9/11Obama administration to release secret 28 pages of 9/11 Commission report

Published 25 April 2016

The Obama administration will release at least part of a 28-page classified chapter from the 9/11 Commission report which implicates high-level Saudis, both inside and outside government, in the 9/11 terrorist attacks. Former Senator Bob Graham (D-Florida), a co-chair of the commission, said he believed the Obama administration would make a decision on the issue by June.

The Obama administration will release at least part of a 28-page classified chapter from the 9/11 Commission report which implicates high-level Saudis, both inside and outside government, in the 9/11 terrorist attacks.

Former Senator Bob Graham (D-Florida), a co-chair of the commission, said he believed the Obama administration would make a decision on the issue by June.

The Daily Mail reports that the unreleased portion of the report, contains information from the joint congressional inquiry into “specific sources of foreign support for some of the September 11 hijackers while they were in the United States.”

Graham said an administration official told him that the U.S. intelligence community will make a decision within weeks on whether the entire 28-page classified chapter, or only a few pages from it.

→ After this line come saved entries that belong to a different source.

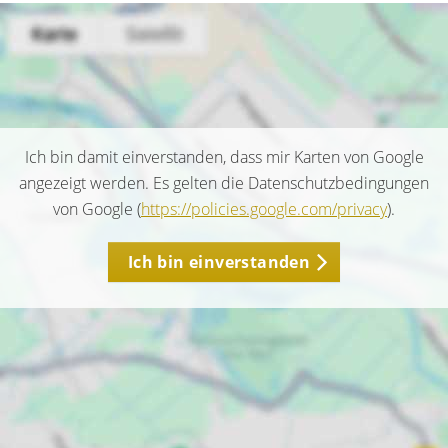
Ich bin damit einverstanden, dass mir Karten von Google
angezeigt werden. Es gelten die Datenschutzbedingungen
von Google (
https://policies.google.com/privacy
).
Ich bin einverstanden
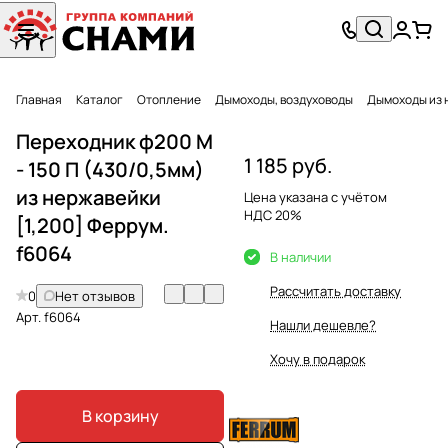
Главная
Каталог
Отопление
Дымоходы, воздуховоды
Дымоходы из 
Переходник ф200 М
1 185 руб.
- 150 П (430/0,5мм)
из нержавейки
Цена указана с учётом
НДС 20%
[1,200] Феррум.
f6064
В наличии
Рассчитать доставку
0
Нет отзывов
Арт.
f6064
Нашли дешевле?
Хочу в подарок
В корзину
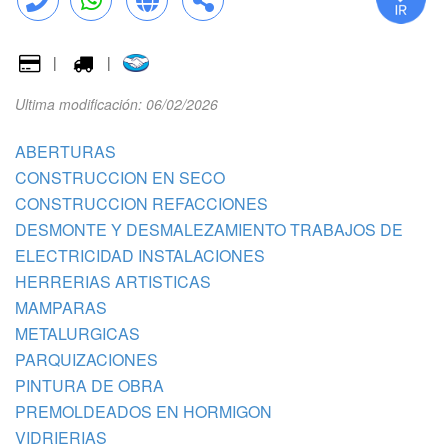
Llamar
WhatsApp
Web
Compartir
|
|
Ultima modificación: 06/02/2026
ABERTURAS
CONSTRUCCION EN SECO
CONSTRUCCION REFACCIONES
DESMONTE Y DESMALEZAMIENTO TRABAJOS DE
ELECTRICIDAD INSTALACIONES
HERRERIAS ARTISTICAS
MAMPARAS
METALURGICAS
PARQUIZACIONES
PINTURA DE OBRA
PREMOLDEADOS EN HORMIGON
VIDRIERIAS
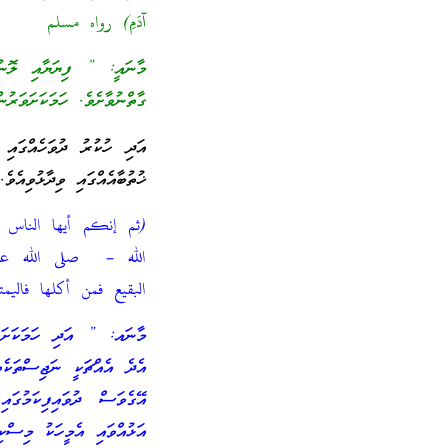
آدَمِ) رواه مسلم
މާނައީ: ” ފިޔަޔާއި ލޮނުމ
ގާތްނުވާށެވެ. ހަމަކަށަވަރު
އަދި ހުކުރު ދުވަހެއްގައ
ޚުތުބާއެއްގައި ވިދާޅުވިއެވެ.
(ثم إنكم أيها الناس ت
الله – صلى الله عل
البقيع فمن أكلها فاليمت
މާނައ: ” އަދި ހަމަކަށަވަ
އެދެ އެއްޗަކީ ނަޖިސްތަކެތ
އޭގެވަސް ދުވައިފިކަމުގ
އަޅުއްވައި އެމީހަކު މިސްކި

“I hope that decision is to honor the American people and make it available,” Graham told NBC on Sunday. “The most important unanswered question of 9/11 is, did these 19 people conduct this very sophisticated plot alone, or were they supported?”

Former Representative Tim Roemer (D-Indiana), a member of both the 9/11 Commission and the joint congressional inquiry, has read the classified chapter three times. He said the twenty-eight pages are a “preliminary police report.”

“There were clues. There were allegations. There were witness reports. There was evidence about the hijackers, about people they met with — all kinds of different things that the 9/11 Commission was then tasked with reviewing and investigating,” he told the AP.

The Mail notes that fifteen of the nineteen hijackers were Saudi citizens, but that the Saudi government has always denied supporting the attackers.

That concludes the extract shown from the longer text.